20-year-old downtown Miami sidewalk project complete

MIAMI HERALD

DOWNTOWN MIAMI | LANDSCAPE ARCHITECTURE

After 20 years Miami is celebrating the completion of Brazilian landscape architect Roberto Burle Marx’s geometric designs for Biscayne Boulevard downtown.

BY ANDRES VIGLUCCI

aviglucci@MiamiHerald.com

The next time you find yourself walking along the sidewalk on Biscayne Boulevard in downtown Miami, look down. You’re stepping on cultural treasure.

It’s a safe bet few people notice the swirling orange-and-gray sidewalk paving patterns. The rhythmic geometry, in truth, can best be appreciated only from high up.

alyce-m-robertson-mi268b4Fewer still know that legendary Brazilian landscape architect Roberto Burle Marx, perhaps best known for his not-dissimilar sidewalk designs for Rio de Janeiro’s Copacabana beach, created the Biscayne Boulevard plan back in the late 1980s.

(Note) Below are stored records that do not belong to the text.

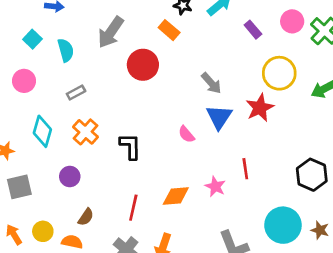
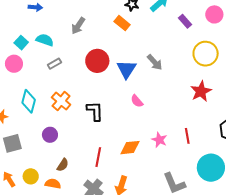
gray arrow: (111, 32) -> (78, 26), size x0.7
cyan square: (32, 39) -> (21, 43), moved
cyan semicircle: (66, 50) -> (45, 40), turned -54
red circle: (143, 65) -> (97, 61), moved
gray rectangle: (76, 92) -> (54, 64), moved
red star: (260, 108) -> (201, 91), moved
blue triangle: (219, 117) -> (126, 69), moved
red line: (245, 169) -> (187, 136), moved

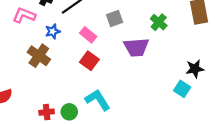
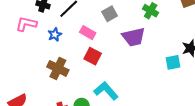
brown cross: (39, 56) -> (58, 68), moved
cyan square: (182, 89) -> (173, 62), moved, turned -35

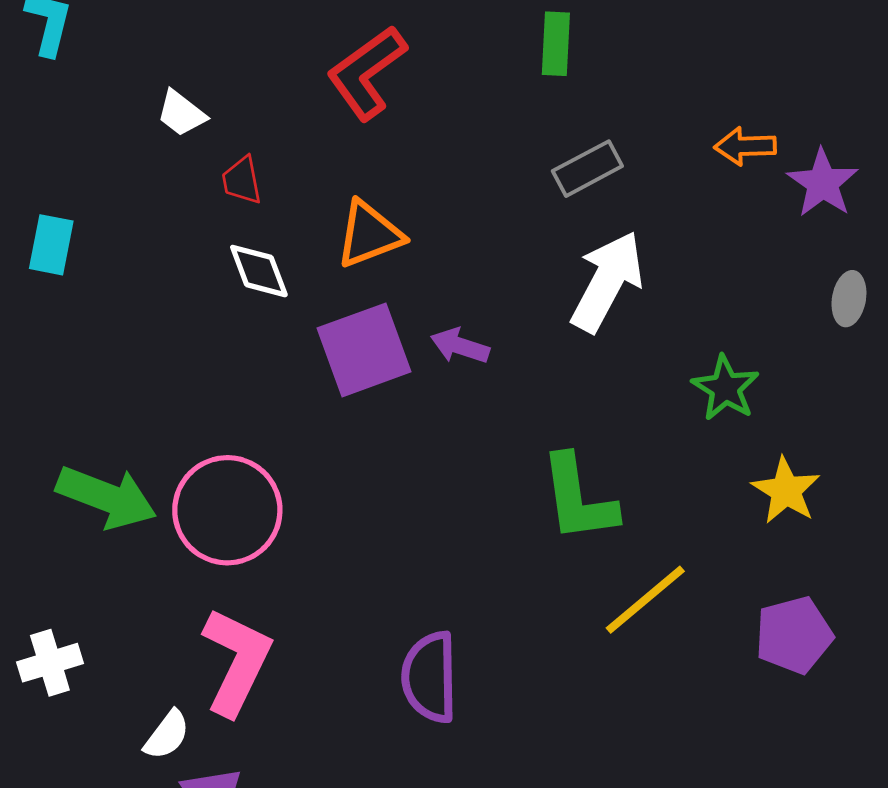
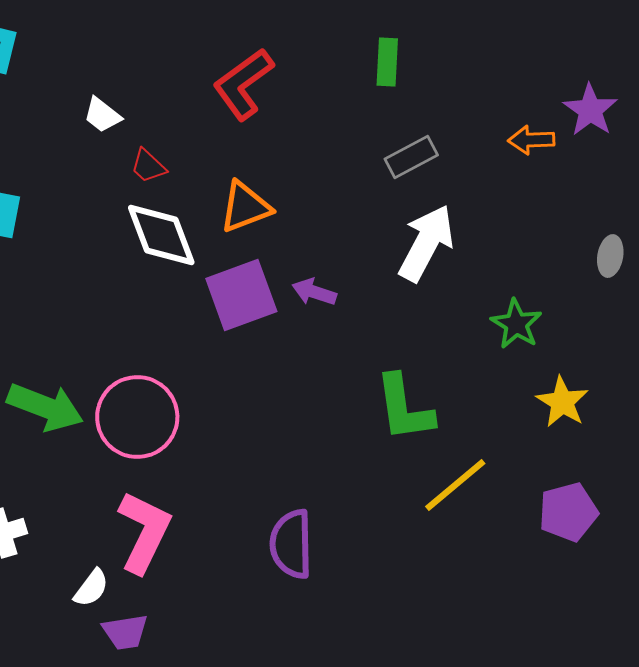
red trapezoid: (242, 180) -> (148, 166), turned -36
purple star: (823, 183) -> (590, 110), moved
white diamond: (259, 271) -> (161, 235), size x1.5

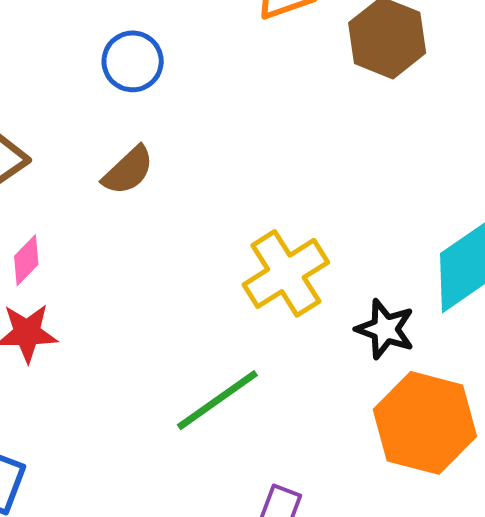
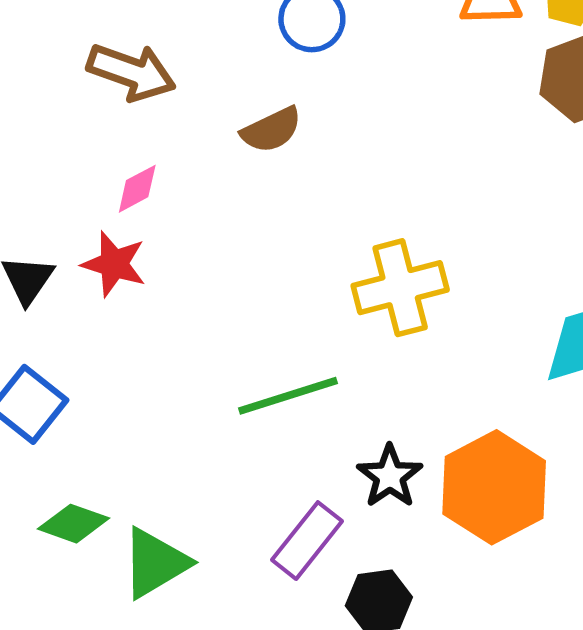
black star: (385, 329) -> (390, 476), moved

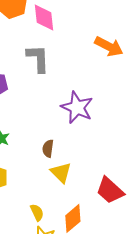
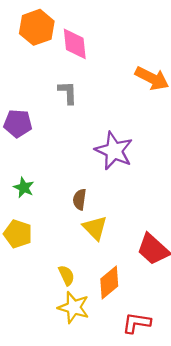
gray L-shape: (38, 58) -> (68, 93), size x0.7

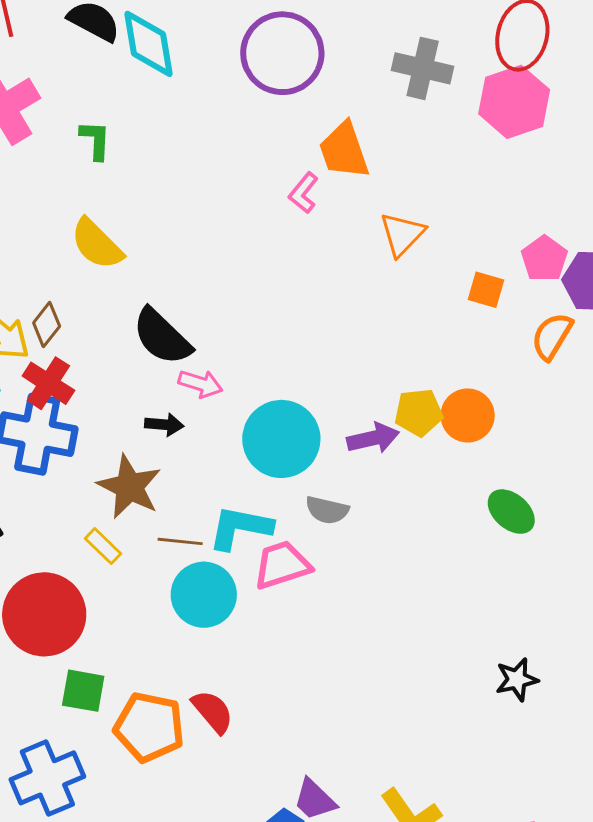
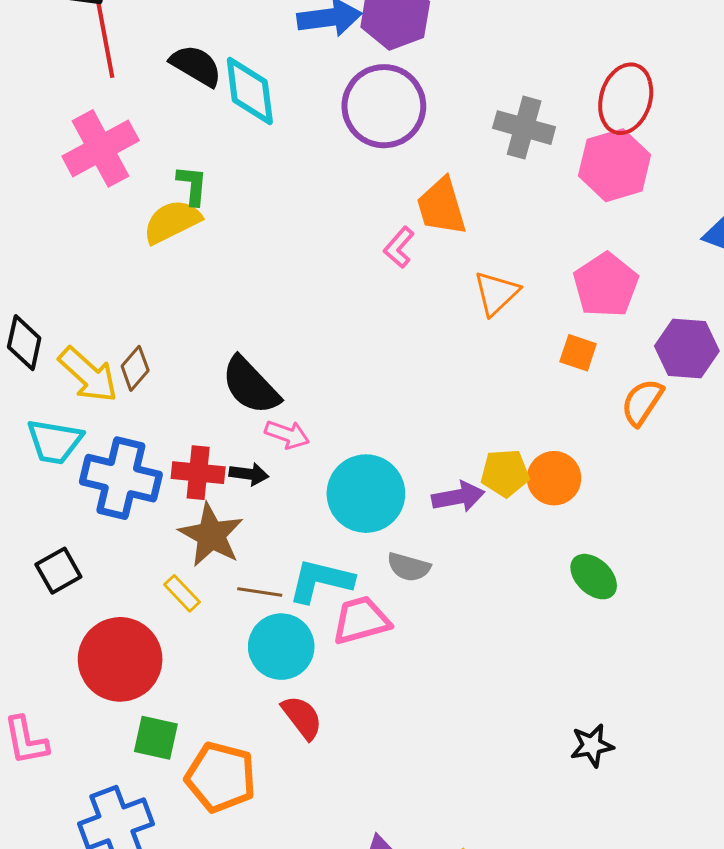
yellow semicircle: (97, 244) -> (172, 222), moved, turned 106
pink pentagon: (544, 259) -> (606, 285), moved, size x1.4
red cross: (48, 383) -> (198, 473), moved, turned -30
red semicircle: (213, 712) -> (302, 717), moved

Since then, the colored concrete pavers have been put in place bit by bit by bit, as development and road reconstruction occurred. And now the last piece just north of Northeast Sixth Street is complete, marking a continuous Burle Marx ribbon along both sides of the Boulevard and the median, all the way from Southeast Second Street to Northeast 13th Street by the Arsht Center.

Never once does the pattern repeat itself along the full length of the Boulevard.

STREET PARTY

The completion of Burle Marx’s Miami-New World Design is something worth celebrating, say officials at the Downtown Development Authority, who have decided it’s time Miamians knew about the art right under their feet. On Friday, the semi-independent city agency formally dedicated the Burle Marx sidewalks with a street party to the beat of a bossa-electronica ensemble flown in from Rio.

“We have a real treasure on our hands,” said DDA vice chairman Neisen Kasdin, noting it’s only one of a handful of Burle Marx works in the United States. “To me, this is a signature for Miami. It should be preserved, promoted and expanded.”

There is still more to be done, including more-extensive plantings called for in the plan by Burle Marx, who died in 1994.

The DDA, which has adopted the plan — something of an orphan in the city bureaucracy — is pledging to see it through. It will form a trust to oversee the full completion, make improvements and ensure the sidewalks are not marred by careless repairs or poor placement of signs and other “street junk,” as DDA Director Alyce Robertson put it.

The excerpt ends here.